_Prompt_.
Exact copy, pictures excluded: the lines from the one containing "Cookie-Einstellungen" to the end of the listing.

=== Section Start ===

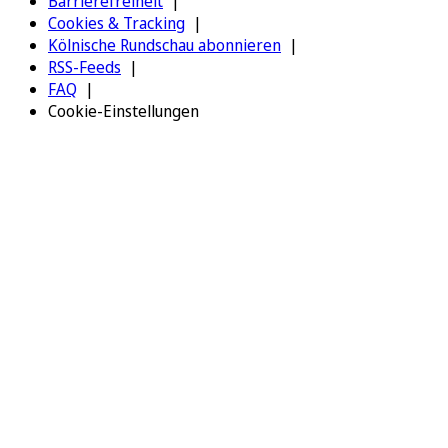
Barrierefreiheit
Cookies & Tracking
Kölnische Rundschau abonnieren
RSS-Feeds
FAQ
Cookie-Einstellungen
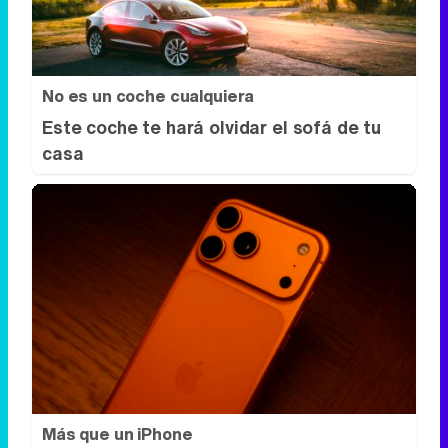
No esperes a 2026
Hábitos y cambios que marcarán 2026
No es un coche cualquiera
Este coche te hará olvidar el sofá de tu
casa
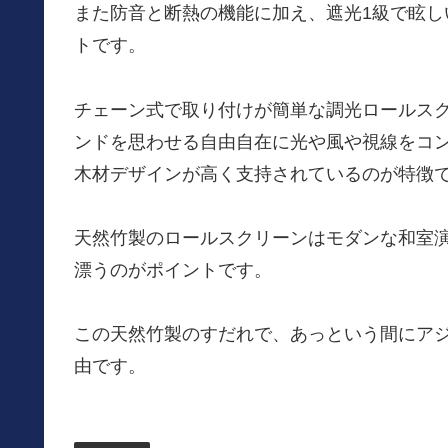
また防音と断熱の機能に加え、遮光1級で眩
トです。
チェーン式で取り付けが簡単な調光ロールス
ンドを思わせる自由自在に光や風や視線をコ
木材デザインが高く支持されているのが特徴
天然竹製のロールスクリーンはモダンな和室
漂うのがポイントです。
この天然竹製のすだれで、あっという間にア
由です。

=== Section End ===

_Answer section_.
Cookie-Einstellungen
No esperes a 2026
Hábitos y cambios que marcarán 2026
No es un coche cualquiera
Este coche te hará olvidar el sofá de tu
casa
また防音と断熱の機能に加え、遮光1級で眩
トです。
チェーン式で取り付けが簡単な調光ロールス
ンドを思わせる自由自在に光や風や視線をコ
木材デザインが高く支持されているのが特徴
天然竹製のロールスクリーンはモダンな和室
漂うのがポイントです。
この天然竹製のすだれで、あっという間にア
由です。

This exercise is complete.